Of all of the issues to mobilize around in 2012, Republicans have drawn a line in the sand around contraception. Rising presidential candidate Rick Santorum has made ending birth control central to his presidential campaign, saying it harms women and our society. Mitt Romney has yet to publicly oppose contraception, but given his adoption of virtually every other far right policy, it is only a matter of time.
Considering that polls show that 99% of all women and 98% of Catholic women who have had sex have used contraceptives, Democrats should follow Senator Barbara Boxer’s lead and aggressively frame the November elections around this issue. When you add Republican attacks on Latinos and Chrysler’s “Halftime in America” Super Bowl commercial, it will be Democrats attracting key constituencies through social issues in November, reversing past trends.
As Barack Obama heads to a November electorate with a still weak economy, Republicans have decided to bring back their historic focus on social issues. But in each of the recent high-profile conflicts – the Susan Komen Foundation’s original denial of funding to Planned Parenthood, the distribution of contraceptives under the new health care plan, or the use of birth control altogether – voters clearly back Obama’s view.
For swing voters, Republican plans to return to the days before birth control could be a pivotal tipping point. It is clearly a stance that will keep Republicans on the defensive through Election Day.
The birth control fight shows that the religious fundamentalists who dominate the Republican base are not simply anti-abortion; they are anti-sex. And given the grassroots support for adulterer Newt Gingrich, they are pro-hypocrisy.
It’s Social Issues, Stupid
One year ago, Democrats feared that President Obama would be on the receiving end of a November 2012 campaign highlighting the old Bill Clinton 1992 theme, “It’s the economy, stupid.” But even before the economy began to slightly improve, the GOP was placing its faith on the social issues that once helped it win national elections.
But times have changed. In 2012, Democrats will win big if non-economic issues drive the elections. That’s because most of these issues involve Republican attacks on women and Latinos, two constituencies likely to vote bigger than ever for President Obama this fall.
The Republican base has long been obsessed with controlling women’s bodies. That’s why GOP-controlled state legislatures are competing over which can pass the most extreme bill restricting abortion rights, and why backers of these measures now argue that birth control equals murder.
Trying to end birth control is an absolute political loser, particularly among young people. Yet Republican leaders are so desperate to win the support of Catholic Bishops that they have even embraced this extreme cause.
California Senator Barbara Boxer announced last week that she welcomed a fight with Republicans over contraception (Boxer is one Democrat who has never been hesitant to fight for principles). She also co-authored a Wall Street Journal piece in which she noted that the real forces behind the new attack on contraception “are the same ones that sought to shut down the federal government last year over funding for women’s health care. They are the same forces that just tried to pressure the Susan G. Komen Foundation into cutting off funding to Planned Parenthood for breast-cancer screenings. Once again, they are trying to force their politics on women’s personal health-care decisions.”
Boxer’s been so good for so long that many of us take her for granted.
Republicans also want the 2012 election to be about Latino immigrants. Mitt Romney backs “self-deportation,” and has staked out an anti-immigration stance even more extreme than his GOP competitors.

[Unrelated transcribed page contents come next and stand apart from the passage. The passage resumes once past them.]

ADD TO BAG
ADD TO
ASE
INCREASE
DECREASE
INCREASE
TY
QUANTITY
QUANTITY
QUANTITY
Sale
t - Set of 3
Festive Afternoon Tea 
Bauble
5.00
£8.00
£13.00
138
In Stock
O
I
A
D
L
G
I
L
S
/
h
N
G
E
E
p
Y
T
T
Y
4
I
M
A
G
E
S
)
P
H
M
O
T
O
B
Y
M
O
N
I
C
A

It seems like decades ago that Karl Rove and George W. Bush sought out Latino votes for the 2000 and 2004 campaigns. The GOP then adopted a harsh anti-Latino immigrant stance, and Latinos responded by voting in droves for Obama and Democrats in 2008. Expect Latinos to vote Democratic in even greater numbers and higher percentages in 2012, and to again play a central role in an Obama victory.
Failing on Patriotism
Republicans used to be the party that claimed it was the most patriotic. But the Party’s response to Chrysler’s “It’s Halftime in America” Super Bowl ad shows how the GOP has even lost its hold on this social issue.

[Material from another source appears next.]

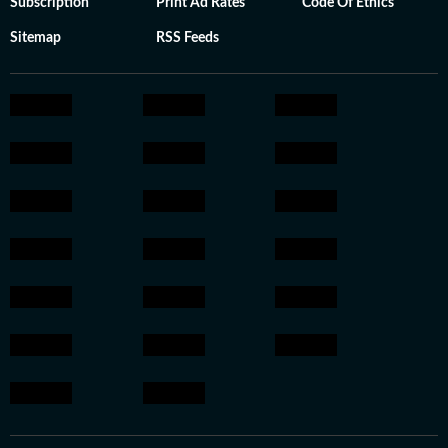
Subscription
Print Ad Rates
Code Of Ethics
Sitemap
RSS Feeds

Narrated by longtime Republican Clint Eastwood, the ad used Chrysler’s recovery as a backdrop as Eastwood said, “This country can’t be knocked down with one punch. We get right back up again and when we do, the world’s going to hear the roar of our engines. Yeah. It’s halftime, America. And our second half is about to begin.”
Karl Rove said he was “frankly offended” by the ad, which he and other Republicans saw as a promotion of President Obama. But many among the 111 million viewers of the ad saw it as a throwback to Ronald Reagan’s classic “Morning in America” used for his 1984 campaign.
Rove and the GOP now find themselves in the same position that Democrats did in questioning Reagan’s ad: as being seen as unpatriotic and rooting for America to fail.
Clearly, economic factors remain central to the presidential election and other races in November. But this is one year where Republicans will be more likely to lose swing voters over social and cultural issues, with Democrats winning the values vote.